Hi Eliot, Le 02/02/2016 21:54, Eliot Miranda a écrit : ....
No it's /not/ the end of the story. The essential part of the story is how Monticello remains compatible and interoperable between dialects. I haven't seen you account for how you maintain that compatibility. As far as I can tell, you propose replacing the Monticello metadata with that from git. How do I, as a Squeak user with Monticello, ever get to look at your package again? As I understand it, moving the metadata from Monticello commit time to git means that the metadata is in a format that git determines, not Monticello.
Yes. See below why.
So I don't understand how on the one hand you can say "The Monticello metadata in a git repository is redundant and leads to unnecessary commit conflicts -- end of story ....", which implies you want to eliminate the Monticello metadata, and on the other hand you say you're keeping the Monticello metadata. I'm hopelessly confused. How does the Monticello metadata get reconstituted if it's been thrown away? What happens to the metadata in the following workflow? load package P from Monticello repository R into an image change P, commit via git to local git repository G load P from G into an image store P to R via Monticello
It's not a scenario I've specifically worked on, but all the tech is implemented / implementable to do that perfectly.
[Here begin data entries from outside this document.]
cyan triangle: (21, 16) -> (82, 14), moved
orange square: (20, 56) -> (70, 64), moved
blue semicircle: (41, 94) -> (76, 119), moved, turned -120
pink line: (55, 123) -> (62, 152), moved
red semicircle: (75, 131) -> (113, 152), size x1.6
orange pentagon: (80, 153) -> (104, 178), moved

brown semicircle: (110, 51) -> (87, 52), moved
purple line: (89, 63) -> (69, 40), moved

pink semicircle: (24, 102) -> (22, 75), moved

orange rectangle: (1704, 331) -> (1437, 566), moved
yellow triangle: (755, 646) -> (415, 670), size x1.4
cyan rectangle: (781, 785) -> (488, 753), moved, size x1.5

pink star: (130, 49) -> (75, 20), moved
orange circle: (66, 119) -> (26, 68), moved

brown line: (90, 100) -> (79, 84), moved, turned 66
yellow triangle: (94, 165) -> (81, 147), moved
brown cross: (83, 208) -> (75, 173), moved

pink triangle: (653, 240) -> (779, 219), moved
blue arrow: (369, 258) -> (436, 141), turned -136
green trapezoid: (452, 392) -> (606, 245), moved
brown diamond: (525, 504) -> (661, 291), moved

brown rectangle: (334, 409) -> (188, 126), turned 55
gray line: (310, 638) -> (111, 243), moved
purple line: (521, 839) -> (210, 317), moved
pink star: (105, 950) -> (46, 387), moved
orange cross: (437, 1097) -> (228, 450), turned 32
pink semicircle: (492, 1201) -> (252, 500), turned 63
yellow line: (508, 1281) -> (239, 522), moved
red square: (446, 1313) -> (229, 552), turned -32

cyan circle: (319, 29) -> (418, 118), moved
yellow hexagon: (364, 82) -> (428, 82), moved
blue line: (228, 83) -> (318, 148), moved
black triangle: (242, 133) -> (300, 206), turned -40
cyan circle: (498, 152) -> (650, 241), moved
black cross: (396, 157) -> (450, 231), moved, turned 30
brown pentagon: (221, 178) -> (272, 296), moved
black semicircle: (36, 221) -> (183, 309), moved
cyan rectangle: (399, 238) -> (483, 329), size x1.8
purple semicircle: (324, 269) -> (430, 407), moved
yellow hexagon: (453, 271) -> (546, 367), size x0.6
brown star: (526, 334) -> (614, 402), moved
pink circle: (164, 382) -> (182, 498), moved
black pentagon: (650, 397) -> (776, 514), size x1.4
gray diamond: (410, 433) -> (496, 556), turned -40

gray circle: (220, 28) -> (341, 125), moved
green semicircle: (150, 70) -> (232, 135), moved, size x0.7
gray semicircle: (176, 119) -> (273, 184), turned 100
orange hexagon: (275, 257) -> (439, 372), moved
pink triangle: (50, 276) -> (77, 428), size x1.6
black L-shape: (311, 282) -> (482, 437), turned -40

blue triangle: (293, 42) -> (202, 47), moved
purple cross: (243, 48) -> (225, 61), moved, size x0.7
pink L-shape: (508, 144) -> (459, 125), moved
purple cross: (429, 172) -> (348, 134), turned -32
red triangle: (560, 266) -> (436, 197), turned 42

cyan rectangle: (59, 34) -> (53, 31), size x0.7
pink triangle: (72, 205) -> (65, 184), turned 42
The only thing that is problematic there is that the only safe history is the one generated from git... there are so many MC packages with broken history that, on mcz packages, you have to admit that it's not safe to base things on their history.
But what does this imply to some package that starts off in a Monticello repository and then spends some time in gitland? Can I merge again? If I can I'm happy. If I can't, I feel sabotaged.
You could. Just express your needs and wait until one of us has enough free time to solve it for you, that is.
Fine. Except merging is, IIUC, about method time stamps and ancestry. If that gets preserved then I'm happy. But for the life of me I haven't read an explanation that reassures me that these are being preserved. Do you see the roots of my fear?
Of course. But that also project a bit what you think of the people working on it... which may makes it a bit hard to answer.